1. Vous avez récemment participé à un atelier de formation judiciaire et contribué au MOOC sur la liberté d'expression et la sécurité des journalistes mis en place par l'UNESCO et l'Université de Pretoria, pour favoriser le dialogue entre les acteurs judiciaires et les professionnels des médias. Pourriez-vous vous présenter brièvement et expliquer pourquoi vous avez décidé de participer à ces activités?

Je suis juge à la Cour suprême de l'Ouganda. Avant d’intégrer le système judiciaire ougandais, j'étais professeure de droit. J’ai décidé de participer à ces activités car j’ai pris conscience que le pouvoir judiciaire a un rôle à jouer pour protéger la liberté d’expression, assurer la protection des autres droits des citoyens, mais aussi prévenir les potentiels abus lies à ce droit en particulier. J’ai aussi réalisé qu'il existe un lien entre la liberté d'expression et le droit d'accès à l'information, qui est un outil de développement socio-économique.

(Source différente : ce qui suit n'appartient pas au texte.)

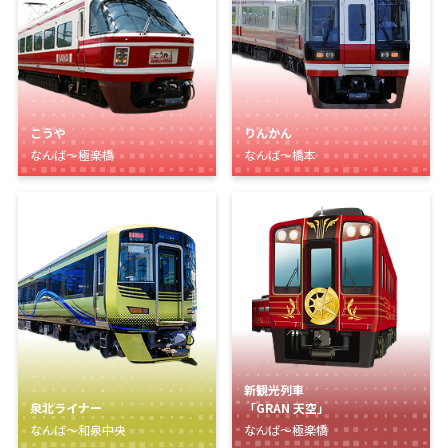
こうや
りんかん
なんば～極楽橋
なんば～橋本
新観光列車
泉北ライナー
「GRAN 天空」
なんば～和泉中央
なんば～極楽橋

J'ai trouvé cela très intéressant et je voulais comprendre le rôle des tribunaux dans la protection des droits qui mènent au développement des États-nations, tout en comprenant comment on peut équilibrer la liberté d'expression avec des restrictions légitimes.

2. A votre avis, quelle est l'importance de développer des formations sur la liberté d'expression pour assurer la formation complète sur les droits de l'homme des acteurs judiciaires, comme vous?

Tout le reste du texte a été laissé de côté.